4.2 Capability of C-band SAR for measuring a time series of tropical peat swamp forest surface oscillations
A time series of surface motion can be created with only intermittent coherence from random canopy penetration using C-band InSAR. So long as enough interferometric pairs can detect the inundated surface, surface motion can be calculated. This has been possible over North Selangor, where the majority of the area had at least 456 pairs with an average coherence of >0.45. This meant that enough coherent interferometric pairs were available to create a time series of surface motion for 128 observations between 10/10/2014 and 29/04/2020 for the entire reserve. So far this has also been shown to be possible using an alternative ‘subset SBAS’ time series approach [23] and a ‘high coherence temporal subsets SBAS’ approach [24] over tropical peatland sites in Indonesia, although only by deriving annual averages per year.
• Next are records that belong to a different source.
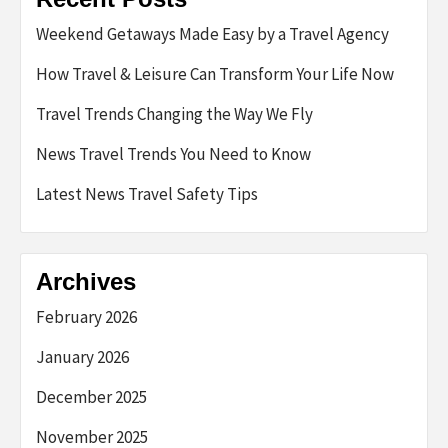
Weekend Getaways Made Easy by a Travel Agency
How Travel & Leisure Can Transform Your Life Now
Travel Trends Changing the Way We Fly
News Travel Trends You Need to Know
Latest News Travel Safety Tips
Archives
February 2026
January 2026
December 2025
November 2025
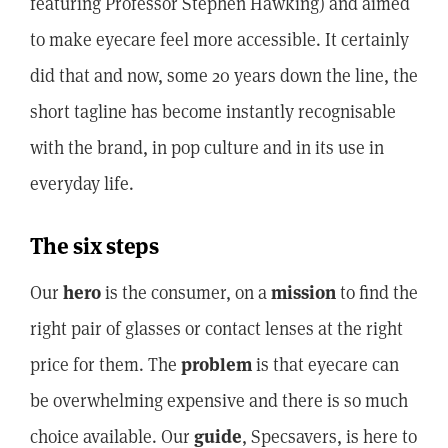
featuring Professor Stephen Hawking) and aimed
to make eyecare feel more accessible. It certainly
did that and now, some 20 years down the line, the
short tagline has become instantly recognisable
with the brand, in pop culture and in its use in
everyday life.
The six steps
Our
hero
is the consumer, on a
mission
to find the
right pair of glasses or contact lenses at the right
price for them. The
problem
is that eyecare can
be overwhelming expensive and there is so much
choice available. Our
guide
, Specsavers, is here to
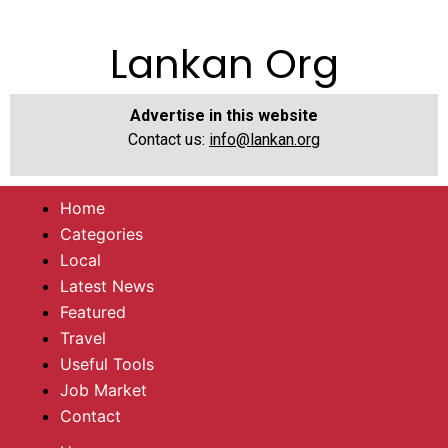
Lankan Org
Advertise in this website
Contact us:
info@lankan.org
Home
Categories
Local
Latest News
Featured
Travel
Useful Tools
Job Market
Contact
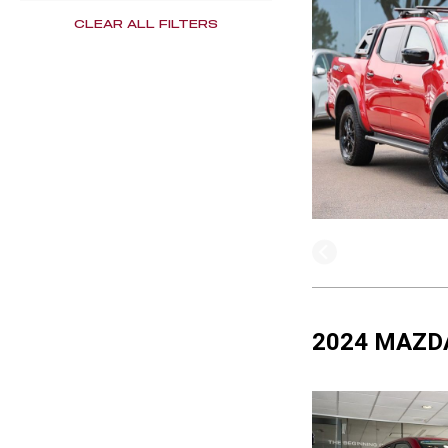
CLEAR ALL FILTERS
2024 MAZDA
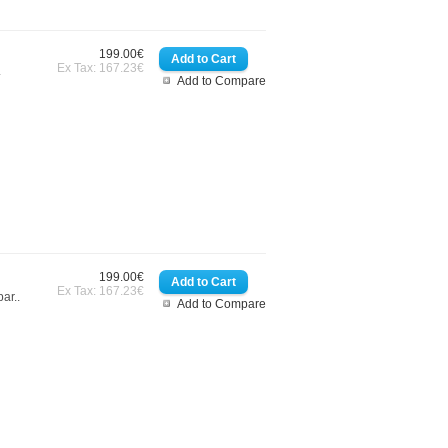
199.00€
Ex Tax: 167.23€
.
Add to Compare
199.00€
Ex Tax: 167.23€
ar..
Add to Compare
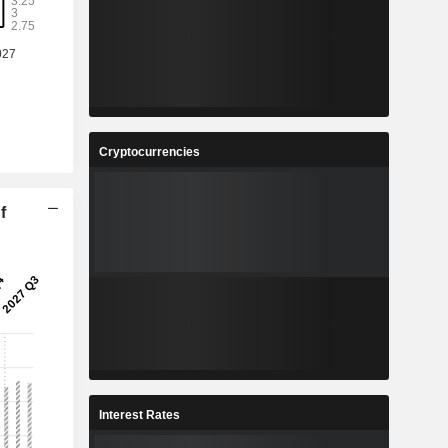
Cryptocurrencies
f
Interest Rates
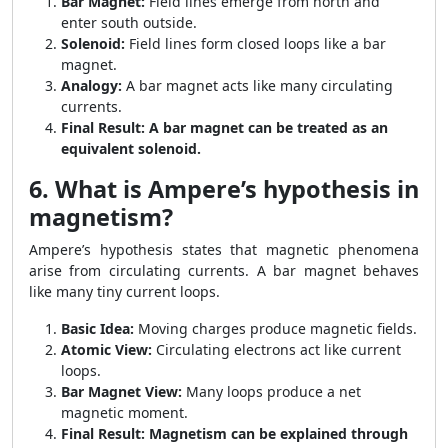
Bar Magnet:
Field lines emerge from north and
enter south outside.
Solenoid:
Field lines form closed loops like a bar
magnet.
Analogy:
A bar magnet acts like many circulating
currents.
Final Result:
A bar magnet can be treated as an
equivalent solenoid.
6. What is Ampere’s hypothesis in
magnetism?
Ampere’s hypothesis states that magnetic phenomena
arise from circulating currents. A bar magnet behaves
like many tiny current loops.
Basic Idea:
Moving charges produce magnetic fields.
Atomic View:
Circulating electrons act like current
loops.
Bar Magnet View:
Many loops produce a net
magnetic moment.
Final Result:
Magnetism can be explained through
This study established that in forested conditions, the tropical peat swamp surface contributed to the coherent signal at North Selangor, dependent on temporally random canopy penetration. However, it must be confirmed whether this model applies to other tropical peat swamp forest environments. Undisturbed tropical peat swamp forests characteristically have dense tree cover and high floral diversity [52]. They are controlled by hydrology, climate, underlying geology, nutrient availability and vegetation dynamics. Hydrology is an especially important control, especially for SAR observations, as it controls surface water presence, types of vegetation and rates of surface accumulation and decomposition. Seasonal flooding is widespread due to seasonal precipitation and/or river dynamics, where large and rapid surface level changes can occur, in the order of 10–20 cm [53, 54]. These magnitudes exceed the C-band wavelength (5.6 cm), which could lead to potential interferometric fringe ambiguities and an underestimation of surface motion, as documented by Umarhadi et al. [55]. On the other hand, high surface moisture levels all year round combined with an established forest stand mean that tropical peat swamp forests could exhibit sufficient intermittent coherence over the course of a longer period, as was the case at North Selangor.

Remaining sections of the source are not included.